延元元年(一三三六年)四月、正成の予感は適中し、足利尊氏と直義が九州から上京してきた。尊氏は持明院統の光厳上皇と連絡を取りながら、大軍を率いていたのである。この知らせを聞いた後醍醐天皇は慌てふためき、見下していた楠木正成を呼び出した。「直ぐに兵庫へ向かい、新田義貞に合力せよ」という命令であった。

正成は、尊氏が九州から大軍を率いて上洛するのに対して、こちらは疲弊した小勢であり勝算はない、と判断した。そして即座に新たな戦術を進言した。

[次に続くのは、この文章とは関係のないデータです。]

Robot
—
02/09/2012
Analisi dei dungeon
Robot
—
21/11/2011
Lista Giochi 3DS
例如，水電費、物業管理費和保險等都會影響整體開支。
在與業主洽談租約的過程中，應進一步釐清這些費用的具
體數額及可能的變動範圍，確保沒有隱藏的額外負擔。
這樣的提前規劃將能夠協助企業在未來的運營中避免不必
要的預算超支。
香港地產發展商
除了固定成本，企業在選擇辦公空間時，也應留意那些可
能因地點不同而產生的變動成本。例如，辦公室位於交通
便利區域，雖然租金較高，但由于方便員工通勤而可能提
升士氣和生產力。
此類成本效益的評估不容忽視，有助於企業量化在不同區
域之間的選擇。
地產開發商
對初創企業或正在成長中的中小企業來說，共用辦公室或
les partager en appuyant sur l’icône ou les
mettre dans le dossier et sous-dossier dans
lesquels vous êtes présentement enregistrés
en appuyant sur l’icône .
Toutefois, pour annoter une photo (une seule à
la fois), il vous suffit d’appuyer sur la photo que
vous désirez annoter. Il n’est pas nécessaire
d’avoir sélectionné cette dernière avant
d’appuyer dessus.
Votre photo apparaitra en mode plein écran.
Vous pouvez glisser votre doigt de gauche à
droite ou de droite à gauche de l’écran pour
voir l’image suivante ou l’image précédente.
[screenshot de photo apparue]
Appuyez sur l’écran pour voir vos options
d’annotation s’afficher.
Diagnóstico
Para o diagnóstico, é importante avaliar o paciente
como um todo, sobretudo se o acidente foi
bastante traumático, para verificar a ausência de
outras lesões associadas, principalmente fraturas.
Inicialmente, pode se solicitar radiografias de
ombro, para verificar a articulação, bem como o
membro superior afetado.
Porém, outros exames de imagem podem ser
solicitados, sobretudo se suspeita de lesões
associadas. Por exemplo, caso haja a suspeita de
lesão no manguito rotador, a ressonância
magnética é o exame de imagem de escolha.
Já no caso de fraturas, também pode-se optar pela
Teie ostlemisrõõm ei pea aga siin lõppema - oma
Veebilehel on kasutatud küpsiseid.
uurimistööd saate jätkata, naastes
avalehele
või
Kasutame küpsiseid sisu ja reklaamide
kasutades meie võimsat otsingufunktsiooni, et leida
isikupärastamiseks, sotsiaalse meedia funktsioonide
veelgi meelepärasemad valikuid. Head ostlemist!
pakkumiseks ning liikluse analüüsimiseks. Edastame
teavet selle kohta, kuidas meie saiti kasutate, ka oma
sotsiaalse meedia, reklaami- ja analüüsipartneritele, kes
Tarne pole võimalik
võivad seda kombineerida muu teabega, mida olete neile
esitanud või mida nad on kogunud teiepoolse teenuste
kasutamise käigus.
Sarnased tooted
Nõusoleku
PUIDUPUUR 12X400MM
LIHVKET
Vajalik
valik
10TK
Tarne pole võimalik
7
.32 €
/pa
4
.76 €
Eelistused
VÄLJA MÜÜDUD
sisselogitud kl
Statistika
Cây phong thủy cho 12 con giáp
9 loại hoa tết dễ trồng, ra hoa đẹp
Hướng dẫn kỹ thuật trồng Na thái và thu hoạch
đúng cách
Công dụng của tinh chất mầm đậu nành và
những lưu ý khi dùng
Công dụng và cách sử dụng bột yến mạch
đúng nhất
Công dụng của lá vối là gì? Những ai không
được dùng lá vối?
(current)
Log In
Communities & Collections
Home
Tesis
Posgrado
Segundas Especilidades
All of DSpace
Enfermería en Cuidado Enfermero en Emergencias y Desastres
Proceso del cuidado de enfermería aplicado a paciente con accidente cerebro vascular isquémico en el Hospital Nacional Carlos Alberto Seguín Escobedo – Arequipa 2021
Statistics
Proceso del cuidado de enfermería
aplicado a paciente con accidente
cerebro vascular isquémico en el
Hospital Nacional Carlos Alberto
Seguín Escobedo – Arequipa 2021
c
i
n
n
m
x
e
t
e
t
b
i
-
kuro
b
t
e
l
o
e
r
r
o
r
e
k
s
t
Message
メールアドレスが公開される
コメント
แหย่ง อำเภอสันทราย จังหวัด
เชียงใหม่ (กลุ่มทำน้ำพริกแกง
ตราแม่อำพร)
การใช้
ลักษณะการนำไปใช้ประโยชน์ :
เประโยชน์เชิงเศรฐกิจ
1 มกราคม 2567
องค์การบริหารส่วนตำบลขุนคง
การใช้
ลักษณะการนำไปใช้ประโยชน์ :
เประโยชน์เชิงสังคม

その主旨は、新田義貞を京都へ呼び戻し、再び後醍醐天皇は比叡山へと逃れ、自分は河内へと下って畿内の軍勢を集める。足利軍が京都に入ったら封鎖し、比叡山と両方から兵糧攻めにして、味方が集まったところで一気に攻める、ということである。だが再び正成の提言は却下された。

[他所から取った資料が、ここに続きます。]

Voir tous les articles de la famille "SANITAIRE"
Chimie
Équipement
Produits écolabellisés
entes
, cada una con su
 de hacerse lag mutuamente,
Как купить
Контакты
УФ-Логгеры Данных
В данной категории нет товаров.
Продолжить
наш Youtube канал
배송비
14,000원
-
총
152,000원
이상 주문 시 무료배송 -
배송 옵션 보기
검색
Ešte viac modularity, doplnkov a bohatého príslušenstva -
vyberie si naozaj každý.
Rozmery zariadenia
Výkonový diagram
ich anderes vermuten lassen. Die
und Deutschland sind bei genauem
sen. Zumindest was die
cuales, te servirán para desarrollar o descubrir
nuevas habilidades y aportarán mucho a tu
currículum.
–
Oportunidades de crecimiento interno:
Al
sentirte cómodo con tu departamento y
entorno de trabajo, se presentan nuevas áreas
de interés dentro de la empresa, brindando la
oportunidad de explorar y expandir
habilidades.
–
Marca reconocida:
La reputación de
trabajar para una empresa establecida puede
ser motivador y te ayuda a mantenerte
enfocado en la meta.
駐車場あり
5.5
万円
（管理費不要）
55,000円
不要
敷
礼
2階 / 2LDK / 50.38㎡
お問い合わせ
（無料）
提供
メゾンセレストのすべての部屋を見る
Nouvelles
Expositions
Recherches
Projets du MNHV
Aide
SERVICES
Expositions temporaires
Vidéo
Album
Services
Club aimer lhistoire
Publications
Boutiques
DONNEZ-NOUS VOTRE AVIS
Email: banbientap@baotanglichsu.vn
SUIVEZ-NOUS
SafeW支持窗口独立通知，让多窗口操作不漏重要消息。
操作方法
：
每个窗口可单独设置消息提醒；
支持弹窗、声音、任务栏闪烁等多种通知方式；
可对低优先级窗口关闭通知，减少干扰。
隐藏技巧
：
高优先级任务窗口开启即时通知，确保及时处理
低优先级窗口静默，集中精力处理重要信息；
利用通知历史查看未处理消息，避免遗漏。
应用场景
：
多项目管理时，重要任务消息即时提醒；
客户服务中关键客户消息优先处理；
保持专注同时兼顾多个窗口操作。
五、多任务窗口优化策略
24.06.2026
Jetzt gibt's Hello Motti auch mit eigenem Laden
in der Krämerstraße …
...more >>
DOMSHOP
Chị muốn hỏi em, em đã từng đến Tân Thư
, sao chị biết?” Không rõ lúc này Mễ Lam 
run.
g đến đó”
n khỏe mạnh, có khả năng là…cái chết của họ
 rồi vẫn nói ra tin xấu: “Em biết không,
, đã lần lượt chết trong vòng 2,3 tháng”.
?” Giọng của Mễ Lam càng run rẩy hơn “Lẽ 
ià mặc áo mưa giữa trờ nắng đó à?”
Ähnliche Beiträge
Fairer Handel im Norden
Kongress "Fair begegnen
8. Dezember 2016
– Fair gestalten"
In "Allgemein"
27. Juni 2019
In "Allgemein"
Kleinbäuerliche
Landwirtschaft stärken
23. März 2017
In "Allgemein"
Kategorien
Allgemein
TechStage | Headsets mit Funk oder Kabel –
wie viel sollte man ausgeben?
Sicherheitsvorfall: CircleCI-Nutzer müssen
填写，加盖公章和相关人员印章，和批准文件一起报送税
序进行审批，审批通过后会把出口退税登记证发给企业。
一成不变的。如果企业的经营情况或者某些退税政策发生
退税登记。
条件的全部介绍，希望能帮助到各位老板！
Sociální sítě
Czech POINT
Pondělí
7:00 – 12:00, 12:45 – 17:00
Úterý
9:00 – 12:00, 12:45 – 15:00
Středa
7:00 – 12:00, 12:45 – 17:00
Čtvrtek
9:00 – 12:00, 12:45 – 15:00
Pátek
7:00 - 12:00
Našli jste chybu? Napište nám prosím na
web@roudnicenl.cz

後醍醐天皇の言葉を取り次いだ公家の坊門清忠は、「戦いもせぬうちに都を捨て、一年のうちに二度も比叡山に逃れることは、天皇の権威の失墜につながる。さらにはそもそも尊氏の軍勢は、以前に関東から上洛したときよりも大したものではなく、天皇の運によるものだ」と、決めつけた。さらに「急ぎ戦場へと向かい、敵を倒してこい」と、言い放った。

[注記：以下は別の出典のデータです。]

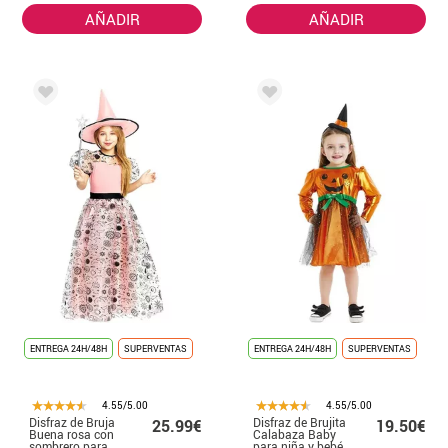
AÑADIR
AÑADIR
ENTREGA 24H/48H
SUPERVENTAS
ENTREGA 24H/48H
SUPERVENTAS
4.55/5.00
4.55/5.00
Disfraz de Bruja
Disfraz de Brujita
25.99€
19.50€
Buena rosa con
Calabaza Baby
sombrero para
para niña y bebé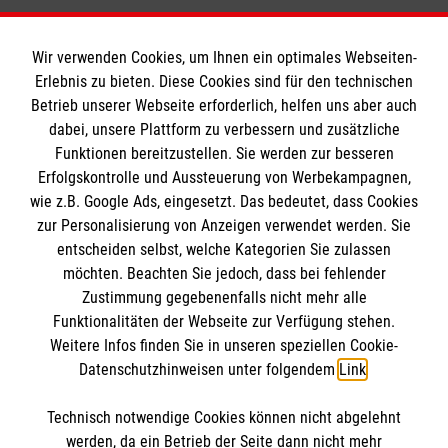
Wir verwenden Cookies, um Ihnen ein optimales Webseiten-
Erlebnis zu bieten. Diese Cookies sind für den technischen
Betrieb unserer Webseite erforderlich, helfen uns aber auch
Informationen
dabei, unsere Plattform zu verbessern und zusätzliche
Funktionen bereitzustellen. Sie werden zur besseren
Erfolgskontrolle und Aussteuerung von Werbekampagnen,
Impressum
wie z.B. Google Ads, eingesetzt. Das bedeutet, dass Cookies
Datenschutz
Die Malteser
zur Personalisierung von Anzeigen verwendet werden. Sie
Barrierefreiheit
entscheiden selbst, welche Kategorien Sie zulassen
Kontakt
möchten. Beachten Sie jedoch, dass bei fehlender
Malteser in Deutschland
Zustimmung gegebenenfalls nicht mehr alle
Funktionalitäten der Webseite zur Verfügung stehen.
Malteserorden
Spendenkonto
Weitere Infos finden Sie in unseren speziellen Cookie-
Sharepoint
Datenschutzhinweisen unter folgendem
Link
.
Spendenkonto: Pax-Bank für Kirche und Caritas
Technisch notwendige Cookies können nicht abgelehnt
eG
So finden Sie uns
werden, da ein Betrieb der Seite dann nicht mehr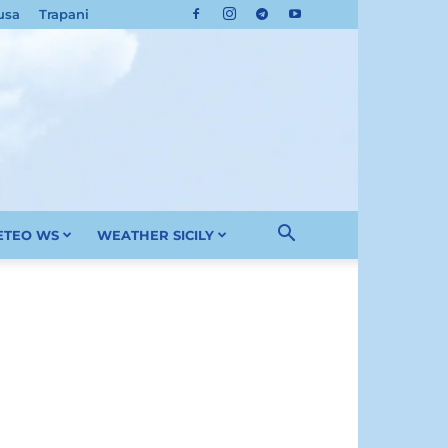
usa
Trapani
METEO WS
WEATHER SICILY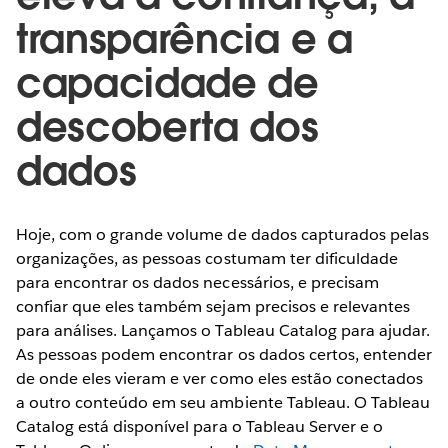
transparência e a
capacidade de
descoberta dos
dados
Hoje, com o grande volume de dados capturados pelas
organizações, as pessoas costumam ter dificuldade
para encontrar os dados necessários, e precisam
confiar que eles também sejam precisos e relevantes
para análises. Lançamos o Tableau Catalog para ajudar.
As pessoas podem encontrar os dados certos, entender
de onde eles vieram e ver como eles estão conectados
a outro conteúdo em seu ambiente Tableau. O Tableau
Catalog está disponível para o Tableau Server e o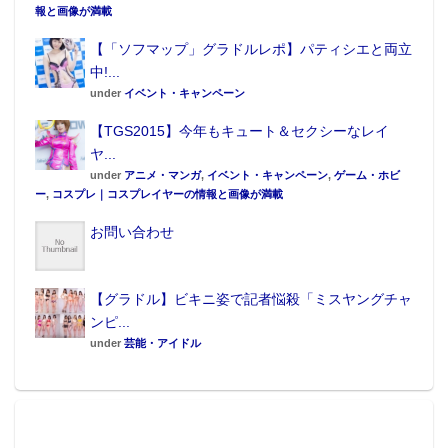
報と画像が満載
【「ソフマップ」グラドルレポ】パティシエと両立
中!...
under
イベント・キャンペーン
【TGS2015】今年もキュート＆セクシーなレイ
ヤ...
under
アニメ・マンガ
,
イベント・キャンペーン
,
ゲーム・ホビ
ー
,
コスプレ｜コスプレイヤーの情報と画像が満載
お問い合わせ
【グラドル】ビキニ姿で記者悩殺「ミスヤングチャ
ンピ...
under
芸能・アイドル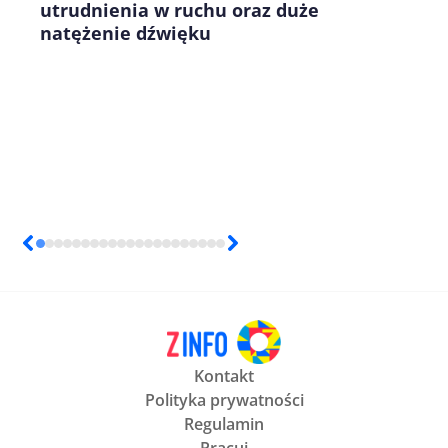
utrudnienia w ruchu oraz duże
natężenie dźwięku
Kontakt
Polityka prywatności
Regulamin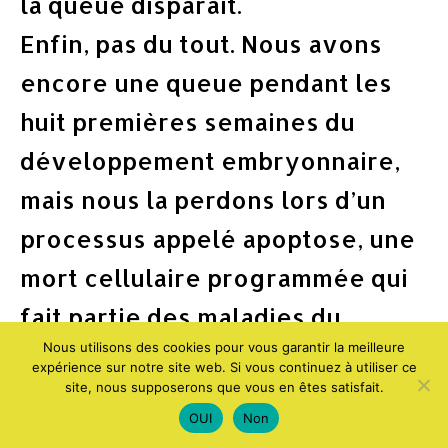
la queue disparaît.
Enfin, pas du tout. Nous avons
encore une queue pendant les
huit premières semaines du
développement embryonnaire,
mais nous la perdons lors d’un
processus appelé apoptose, une
mort cellulaire programmée qui
fait partie des maladies du
Nous utilisons des cookies pour vous garantir la meilleure
développement multicellulaire.
expérience sur notre site web. Si vous continuez à utiliser ce
Dans de rares cas, un snapoo
site, nous supposerons que vous en êtes satisfait.
OUI
Non
avec contrôle génétique peut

清忠の言葉を後醍醐天皇の言葉と受け取った正成は「この期に及んでは、何も異論を申すまでもありません。帝が大敵を打ち破る策を立て、勝ち戦に導くお考えではなく、ただ忠義に厚い武士を大軍にぶつけよと仰るのは、討ち死にせよとのご命令なのですね。義を重んじ、死を恐れぬのは忠臣勇士の望むところです」と答えた。

そして、その日のうちに京都の屋敷を引き払い、楠木一族、郎等の五百騎ほどの手勢で立ち、兵庫へと向かって行った(『太平記』)。

この一行の中に、正遠、行遠、高貞の三兄弟も含まれていた。